Opposition protesters beat the drums during the march in central Kiev, Ukraine, Thursday, July 5, 2012. About 1,000 opposition activists were rallying in the capital of Ukraine on Thursday to protest legislation upgrading the status of the Russian language. The Ukrainian parliament passed the bill Tuesday that would allow the use of Russian in courts, education and other government institutions in Russian-speaking regions of the country. The inscription on the face, 'Veto'.
Ukraine's sizable Russian-speaking minority won a major victory on Wednesday when a new law was approved that allows the official use of the language in many regions. Critics see the change as a threat to this former Soviet country's identity and its hopes of moving further away from the Russian fold.

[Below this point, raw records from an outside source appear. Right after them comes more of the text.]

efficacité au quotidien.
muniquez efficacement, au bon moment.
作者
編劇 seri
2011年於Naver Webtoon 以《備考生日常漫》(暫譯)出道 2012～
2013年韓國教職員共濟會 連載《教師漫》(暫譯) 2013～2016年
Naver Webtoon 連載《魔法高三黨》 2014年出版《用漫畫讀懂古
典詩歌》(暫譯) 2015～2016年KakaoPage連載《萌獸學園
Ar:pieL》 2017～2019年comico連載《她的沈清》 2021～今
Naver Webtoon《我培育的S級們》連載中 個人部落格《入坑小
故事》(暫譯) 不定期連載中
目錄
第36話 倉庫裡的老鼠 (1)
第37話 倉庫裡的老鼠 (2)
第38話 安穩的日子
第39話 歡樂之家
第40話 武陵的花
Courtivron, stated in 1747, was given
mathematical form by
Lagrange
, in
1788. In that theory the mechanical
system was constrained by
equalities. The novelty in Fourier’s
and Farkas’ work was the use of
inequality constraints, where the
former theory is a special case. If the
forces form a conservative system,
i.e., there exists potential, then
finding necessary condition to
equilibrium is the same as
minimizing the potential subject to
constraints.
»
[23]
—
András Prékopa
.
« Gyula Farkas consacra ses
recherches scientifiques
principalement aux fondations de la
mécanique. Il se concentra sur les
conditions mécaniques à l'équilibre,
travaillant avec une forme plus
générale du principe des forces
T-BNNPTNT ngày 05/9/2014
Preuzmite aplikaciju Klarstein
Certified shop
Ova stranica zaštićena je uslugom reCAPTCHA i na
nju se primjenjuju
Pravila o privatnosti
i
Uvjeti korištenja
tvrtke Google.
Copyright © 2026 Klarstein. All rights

The law, signed by Ukrainian President Viktor Yanukovych, leaves Ukrainian as the only state language, but it allows public servants and citizens to file official documentation in Russian at government bodies, courts and other state institutions in the regions where more than 10 percent of residents are Russian speakers.
Russian is spoken predominantly in the east and south of the country, while Ukrainian is spoken in western Ukraine. But Ukrainian has picked up across the country since the nation became independent after the 1991 collapse of the Soviet Union.
According to a 2001 census, 68 percent of Ukrainians name Ukrainian their native tongue, while 30 percent said it was Russian. Another census is scheduled for next year.
Opponents say the law could upset Ukraine's fragile linguistic balance by removing incentives for millions of Russian-speaking Ukrainians to learn to speak and write Ukrainian.
Critics also fear the law will push Ukraine closer to Russia and away from the West. Some have called the law a cheap ploy by Yanukovych to win votes in the Russian-speaking east, his support base, ahead of October's parliamentary election.
Pro-Western opposition forces led by jailed former Prime Minister Yulia Tymoshenko vowed to annul the "anti-Ukrainian law" and bring Yanukovych to justice. Her party also protested a decision by election officials to ban Tymoshenko and her jailed former Interior Minister Yuri Lutsenko, from running in the election.
The legislation that Parliament approved regarding the Russian language caused violent brawls among lawmakers and during street rallies, and Yanukovych's move will likely fuel further protests.
In an apparent attempt to assuage his critics, Yanukovych also set up a body to promote the use of Ukrainian.